DATA:
────────────────

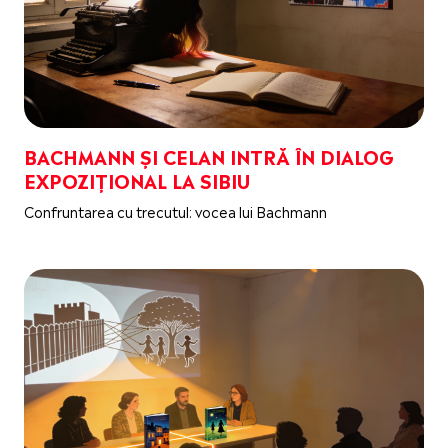
BACHMANN ȘI CELAN INTRĂ ÎN DIALOG
EXPOZIȚIONAL LA SIBIU
Confruntarea cu trecutul: vocea lui Bachmann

────────────────

PROMPT:
Reproduce exactly the stretch of lines that starts at the one containing "EXPOZIȚIONAL LA SIBIU" and ends with the final line of the data, including both ends and nothing more.

TASK RESPONSE:
EXPOZIȚIONAL LA SIBIU
Confruntarea cu trecutul: vocea lui Bachmann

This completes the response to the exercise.